There are limitations to this study that should be considered when interpreting the results and drawing conclusions. Firstly, the cell viability reported here represents the volume percentage of live cells relative to all (live and dead) cells, rather than the conventional method that counts the number of live/dead cells. Also, only the volume of the dead cell nuclei was accounted for. The current quantification method was used as it was hard to perform cell counting since the boundary of the abnormal cells with multiple cytoplasmic projections was hard to define [2]. This may cause overestimation of the cell viability compared to conventional methods based on cell counting. Since it was applied systematically to all data, it should still correlate with electromechanical variables, if such a relationship indeed exists. Secondly, only human tibial plateaus were investigated here. Since it is known that cartilage material properties and cartilage degradation depend on the location within the joint [57], future studies should focus on determining whether the current findings can be extrapolated to other regions of the knee, such as the femoral condyles, the femoral groove, and the retro patellar surface. Thirdly, the tissue regions were graded based on the measured QP rather than based on evaluation by experienced orthopaedic surgeons. We believe that the tissue grading used here (i.e. groups 0–2) is acceptable due to the excellent agreement between QP scores and the standard ICRS grading [18, 57]. Fourthly, the Φcol was only measured using a single excitation wavelength of 800 nm.
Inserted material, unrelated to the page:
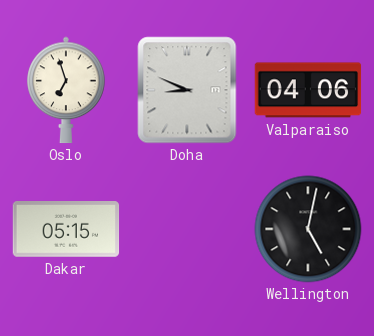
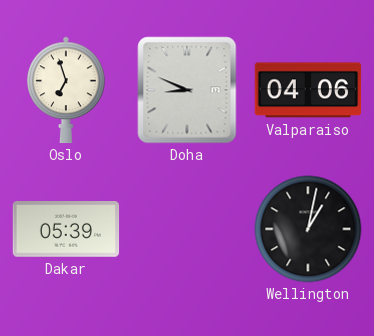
Dakar: 05:15 -> 05:39
Wellington: 5:02 -> 1:02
The dependence of Φcol on other SHG excitation wavelengths was not studied. Finally, we only assessed the Φcol for conditions where the direction of the laser beam was perpendicular to the articular surface. Considering the narrow joint space available for in vivo arthroscopic assessment, it may be challenging to always perform perpendicular beam-surface alignment and for all locations in an intact human knee. Therefore, the sensitivity of Φcol to beam-surface alignment should be investigated further. In addition, future studies should investigate the relationship between the Φcol and the cellular properties, such as the shape [2], population density [26], metabolic activities [7], and membrane morphology [37, 40]. Such studies may improve our understanding of in situ cell mechanobiology.

Conclusion

In summary, we present a simple, objective, yet effective image-based approach for the assessment of cartilage functional properties, cartilage health and quality. The imaging derived parameter Φcol provides an additional structural index for cartilage and is shown to correlate strongly with tissue stiffness and streaming potential-based measures, thereby showing great promise for translation into clinical settings for human joint health assessment in the near future. Nevertheless, additional investigations are warranted to evaluate the efficiency of Φcol under different and clinically relevant testing conditions. We hope that the current findings can stimulate the orthopaedic field to further explore the potential of using multiphoton laser imaging for early OA detection in the human knee.